Met the Oban in a Fog

Met the Oban in a Fog.

"Off the Lizard the wind again failed us, and we got light easterly airs and calms, and here we met our rival for the third time. We were laying becalmed in a thick fog on the Sunday morning when we heard a sailing vessel's foghorn somewhere off our starboard quarter and not far away. As we were motionless, there was nothing we could do but give blast for blast on our horn. Towards noon the fog cleared away, and there was the Oban Bay less than a mile off on our starboard side, just wallowing in the swell as we were. As there was no indication of a breeze, the skipper decided to return Captain Gourlay's visit of a few weeks before.

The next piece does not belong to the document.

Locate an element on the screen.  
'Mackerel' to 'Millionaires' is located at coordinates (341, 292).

"During the first watch a south-westerly breeze sprang up, and at daylight the Oban Bay was again out of sight, ahead or astern—we could not say. We carried the breeze well up channel, but it failed us off St. Catherine's (I.W.), and here again we got foggy weather. This time, instead of a sailing vessel's foghorn, we heard a steamer's whistle near us, and she turned out to be the powerful tug Zealandia, and by a coincidence the same tug as had towed us to sea when leaving London for that voyage. Had he seen anything of the Oban Bay? No; he had seen two or three windjammers in the Channel before the fog had shut down, but had not spoken them. Would we take his rope, as he knew we were in channel and had been told to look out for us? This was daylight on the Thursday morning. Gladly we took his rope, and gaily he yanked us up channel. We were no more than a dinghy to him. Again—and for the last time—we met our rival, and again she was ahead of us. She was in the Downs on Thursday evening, but, alas for him! he had picked up a small tug which could hardly get out of her own way, and this time we went gaily past him, shaking ropes' ends at him and indulging in other little pleasantries which the fastest ship generally passes to cheer up the loser.

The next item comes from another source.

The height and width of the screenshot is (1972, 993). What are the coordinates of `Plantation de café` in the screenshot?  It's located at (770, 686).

"Thanks to the superiority of our tug, we docked a tide ahead of the Oban Bay, and all bets were settled at the shipping office at Green's Home on the Saturday. We had been 110 days on the passage, and had beaten the Oban Bay by 10 days, and, though not by any means a record passage, the fact of the two ships meeting so frequently on such a long journey was almost as remarkable in its way as the famous race between the tea clippers Ariel and Taeping from Foochow to London in 1866."